→ Records for the exercise
__________

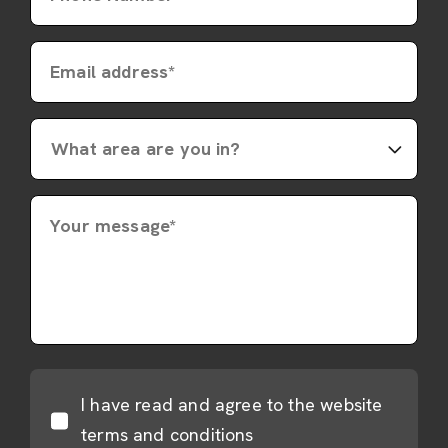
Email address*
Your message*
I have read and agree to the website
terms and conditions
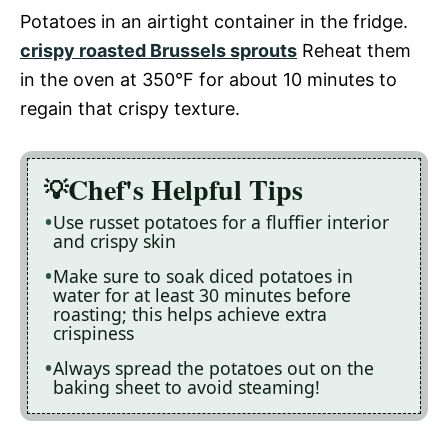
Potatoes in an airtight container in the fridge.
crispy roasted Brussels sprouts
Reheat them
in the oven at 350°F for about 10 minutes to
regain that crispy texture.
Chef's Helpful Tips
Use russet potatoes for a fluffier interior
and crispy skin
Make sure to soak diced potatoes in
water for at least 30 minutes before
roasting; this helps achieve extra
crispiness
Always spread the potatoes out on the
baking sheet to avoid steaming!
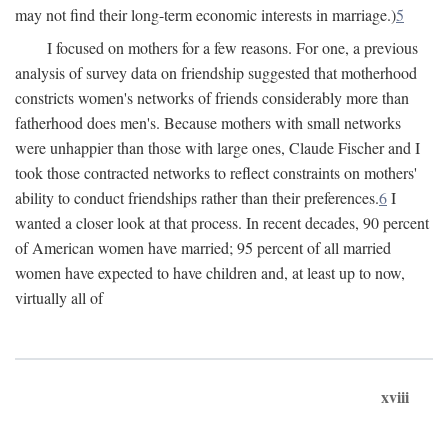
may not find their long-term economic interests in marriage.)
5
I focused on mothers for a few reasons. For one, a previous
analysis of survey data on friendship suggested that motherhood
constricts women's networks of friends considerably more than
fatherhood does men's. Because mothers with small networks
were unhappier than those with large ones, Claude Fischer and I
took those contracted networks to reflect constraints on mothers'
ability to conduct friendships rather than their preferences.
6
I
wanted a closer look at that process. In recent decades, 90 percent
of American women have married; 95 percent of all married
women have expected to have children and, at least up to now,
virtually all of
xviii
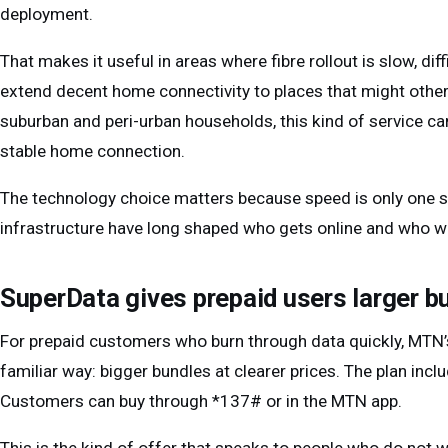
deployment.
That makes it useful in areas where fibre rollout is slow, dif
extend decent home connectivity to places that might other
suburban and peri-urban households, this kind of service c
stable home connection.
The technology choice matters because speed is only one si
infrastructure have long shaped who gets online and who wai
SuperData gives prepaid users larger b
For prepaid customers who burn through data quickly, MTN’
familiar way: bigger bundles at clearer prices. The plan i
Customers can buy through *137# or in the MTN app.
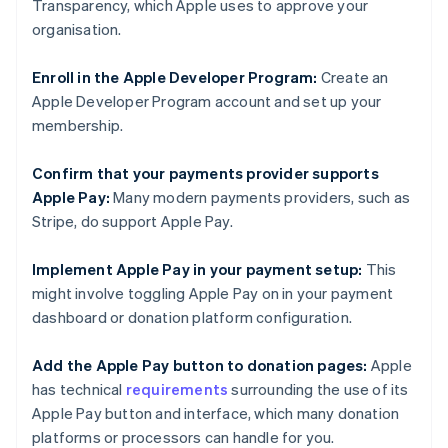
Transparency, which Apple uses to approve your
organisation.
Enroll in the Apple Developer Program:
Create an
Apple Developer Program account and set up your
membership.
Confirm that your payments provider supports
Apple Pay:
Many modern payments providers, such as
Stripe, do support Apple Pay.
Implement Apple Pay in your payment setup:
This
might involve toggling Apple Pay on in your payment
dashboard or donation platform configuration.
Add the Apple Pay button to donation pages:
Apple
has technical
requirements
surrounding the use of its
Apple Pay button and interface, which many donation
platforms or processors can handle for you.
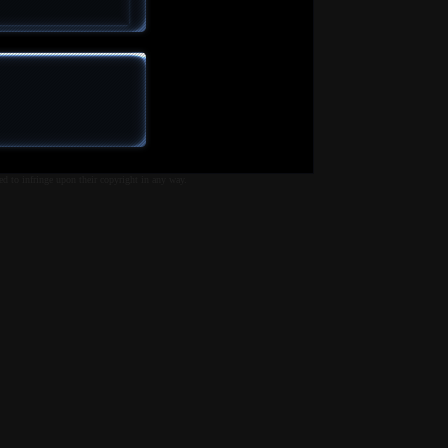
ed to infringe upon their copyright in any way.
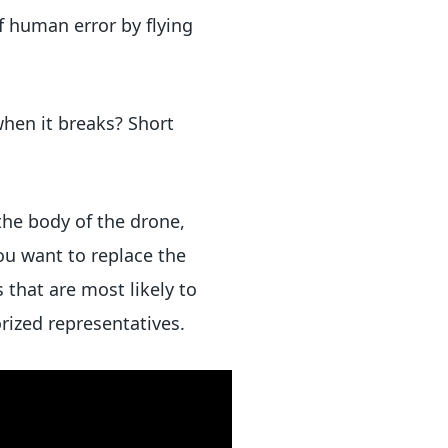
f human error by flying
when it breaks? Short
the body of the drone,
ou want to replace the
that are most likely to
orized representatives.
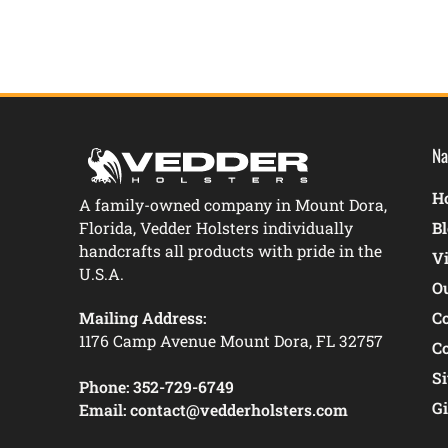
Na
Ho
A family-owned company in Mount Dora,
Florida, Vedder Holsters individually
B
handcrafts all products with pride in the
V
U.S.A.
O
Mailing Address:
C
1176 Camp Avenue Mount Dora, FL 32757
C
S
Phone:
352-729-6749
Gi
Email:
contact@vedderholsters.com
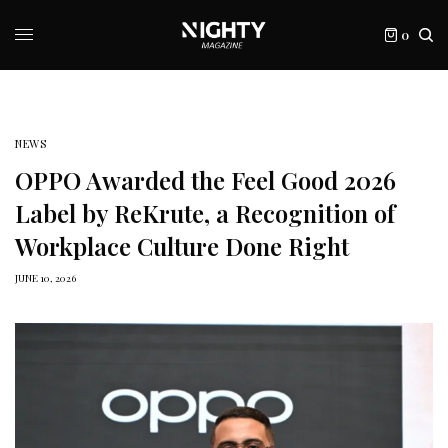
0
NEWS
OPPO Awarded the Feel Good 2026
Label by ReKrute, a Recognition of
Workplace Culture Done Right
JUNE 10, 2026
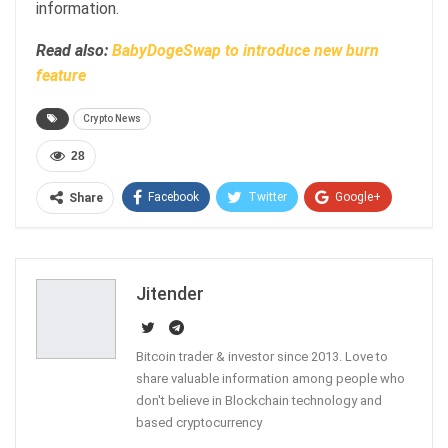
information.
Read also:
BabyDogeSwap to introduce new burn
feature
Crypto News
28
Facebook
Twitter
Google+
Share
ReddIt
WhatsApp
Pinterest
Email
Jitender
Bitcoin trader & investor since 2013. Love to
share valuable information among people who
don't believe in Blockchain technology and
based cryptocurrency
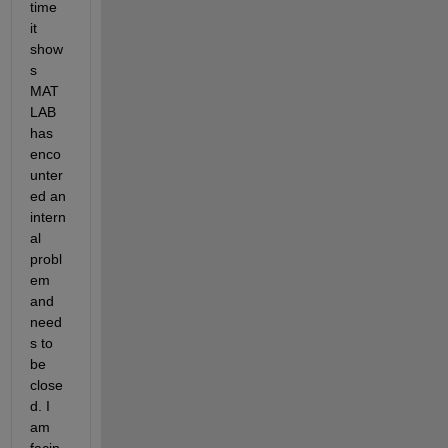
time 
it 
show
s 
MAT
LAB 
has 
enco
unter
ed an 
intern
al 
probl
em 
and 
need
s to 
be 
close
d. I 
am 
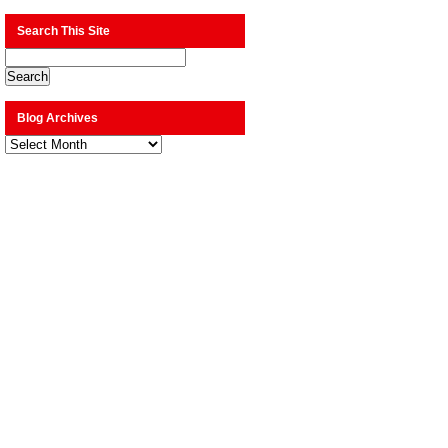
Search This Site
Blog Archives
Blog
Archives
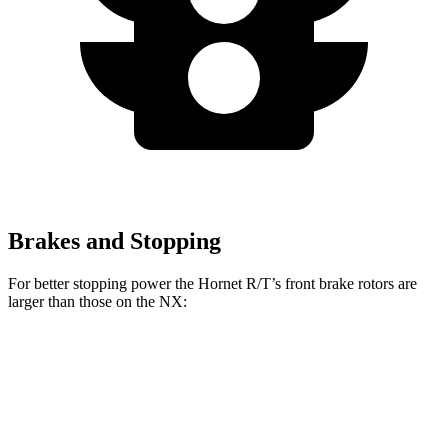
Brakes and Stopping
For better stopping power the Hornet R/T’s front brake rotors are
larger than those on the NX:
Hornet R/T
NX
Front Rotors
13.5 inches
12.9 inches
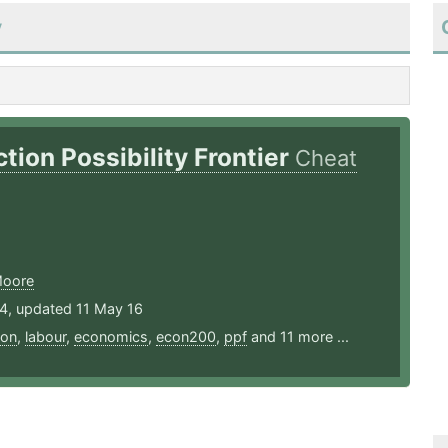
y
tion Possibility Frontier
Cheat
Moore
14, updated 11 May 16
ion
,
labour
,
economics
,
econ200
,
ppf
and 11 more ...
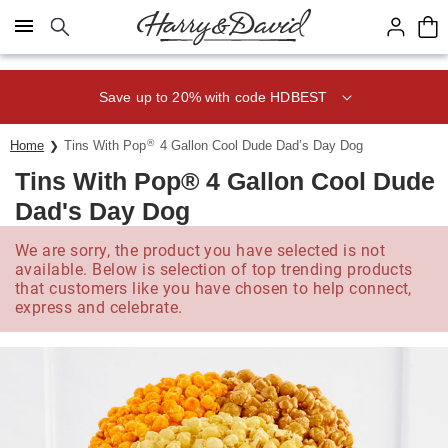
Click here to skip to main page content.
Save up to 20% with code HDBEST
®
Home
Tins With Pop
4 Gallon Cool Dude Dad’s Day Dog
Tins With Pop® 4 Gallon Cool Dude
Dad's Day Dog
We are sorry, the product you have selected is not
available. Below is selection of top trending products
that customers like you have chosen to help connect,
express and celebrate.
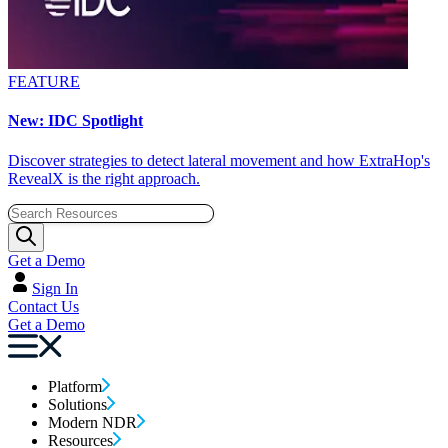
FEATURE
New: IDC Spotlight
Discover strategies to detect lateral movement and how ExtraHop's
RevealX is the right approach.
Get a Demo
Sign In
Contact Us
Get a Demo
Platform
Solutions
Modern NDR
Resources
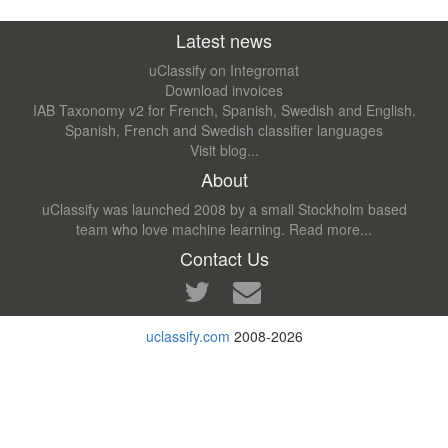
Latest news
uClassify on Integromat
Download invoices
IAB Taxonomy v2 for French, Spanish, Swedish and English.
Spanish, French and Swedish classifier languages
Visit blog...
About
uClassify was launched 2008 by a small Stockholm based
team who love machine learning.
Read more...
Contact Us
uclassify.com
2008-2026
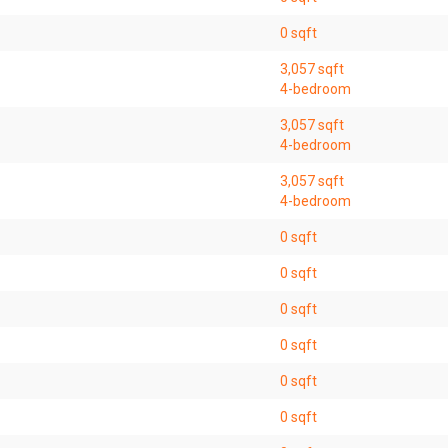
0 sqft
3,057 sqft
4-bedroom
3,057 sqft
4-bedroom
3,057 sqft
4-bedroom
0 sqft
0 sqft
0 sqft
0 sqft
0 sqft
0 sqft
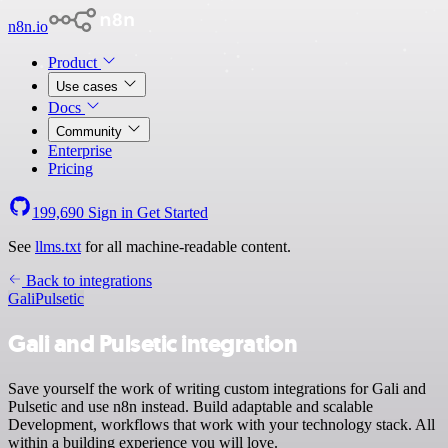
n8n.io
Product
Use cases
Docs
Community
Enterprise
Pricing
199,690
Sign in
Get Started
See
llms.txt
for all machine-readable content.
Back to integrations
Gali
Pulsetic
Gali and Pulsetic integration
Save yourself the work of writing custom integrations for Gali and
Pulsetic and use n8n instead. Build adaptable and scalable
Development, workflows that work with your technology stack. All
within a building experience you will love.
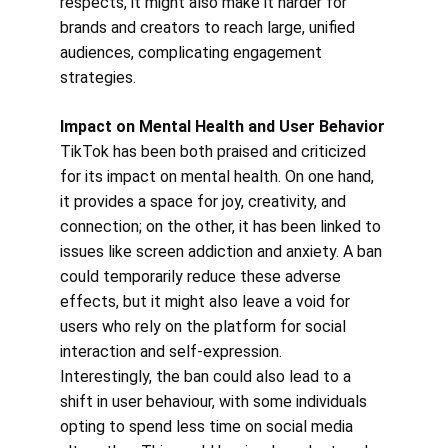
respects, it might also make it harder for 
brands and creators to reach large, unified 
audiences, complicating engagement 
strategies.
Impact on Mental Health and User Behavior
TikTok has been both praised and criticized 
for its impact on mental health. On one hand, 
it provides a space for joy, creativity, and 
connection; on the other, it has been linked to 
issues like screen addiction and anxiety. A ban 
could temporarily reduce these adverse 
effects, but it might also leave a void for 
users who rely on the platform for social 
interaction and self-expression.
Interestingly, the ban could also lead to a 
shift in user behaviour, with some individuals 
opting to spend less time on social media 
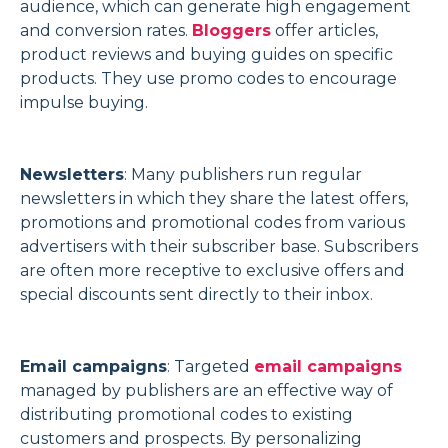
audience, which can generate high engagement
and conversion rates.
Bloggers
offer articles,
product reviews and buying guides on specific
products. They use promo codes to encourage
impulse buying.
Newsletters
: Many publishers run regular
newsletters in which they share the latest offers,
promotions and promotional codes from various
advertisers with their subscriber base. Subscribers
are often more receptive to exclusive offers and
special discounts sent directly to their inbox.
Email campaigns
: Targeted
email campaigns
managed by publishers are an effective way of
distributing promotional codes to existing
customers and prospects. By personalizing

__________

→ Work instruction
If a line in the entries above has the word "strategies", copy it.

→ Output of the task
Discover strategies to detect lateral movement and how ExtraHop's
strategies.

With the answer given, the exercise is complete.